Le 11 mai les chefs Raoni et Tapi membres honoraires de l'association Forêt Vierge ainsi que le président de l'association Robert Dardanne en compagnie de la cheffe Watatakalu ont commencé à Lisbonne une tournée qui passera par six pays européens et se terminera le 3 juin à Paris où il est prévu qu'ils soient reçu à l'Élysée. Après le Portugal, ce sera le tour de l'Allemagne (Berlin), la Suisse (Genève), la Belgique (Bruxelles), le Luxembourg et la France (Cannes, Lyon et Paris). Leurs objectifs lors cette digression est de transmettre un message de protection de la forêt amazonienne et du peuple Xingu et de recueillir des fonds pour mener à bien des actions spécifiques de préservation de l'Amazonie et de ses peuples.

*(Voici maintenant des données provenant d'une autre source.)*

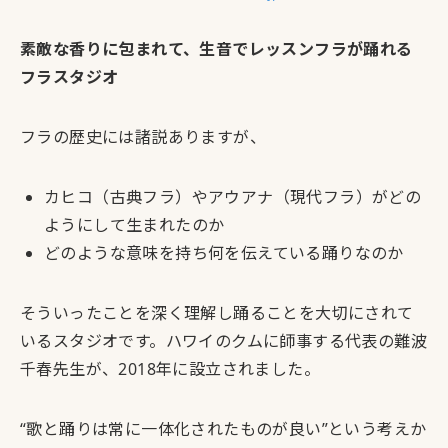
素敵な香りに包まれて、生音でレッスンフラが踊れる
フラスタジオ
フラの歴史には諸説ありますが、
カヒコ（古典フラ）やアウアナ（現代フラ）がどの
ようにして生まれたのか
どのような意味を持ち何を伝えている踊りなのか
そういったことを深く理解し踊ることを大切にされて
いるスタジオです。ハワイのクムに師事する代表の難波
千春先生が、2018年に設立されました。
“歌と踊りは常に一体化されたものが良い”という考えか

A l'occasion de leur passage à Lisbonne les portes parole de cette tournée, Robert Dardanne, la cheffe Watatakalu et le chef Tapi ont accordé une interview au Lepetitjournal.com


Lepetitjournal.com : Quand et avec quels objectifs s'est créée l'AFV ?

Robert Dardanne - Association forêt vierge
©AFV

Robert Dardanne : Notre association pour la forêt vierge est une association française (loi 1901) qui a également une antenne au Brésil. Nous organisons depuis 1989 des tournées, celle-ci est la 9ème, pour une population qui vit dans le territoire du Xingu qui est un territoire indigène en Amazonie. Géographiquement le Xingu est une région qui se trouve au milieu de la forêt brésilienne, c'est un territoire qui est plus grand que le Portugal il fait 130.000 km2 et il y a 15000 indiens qui y habitent.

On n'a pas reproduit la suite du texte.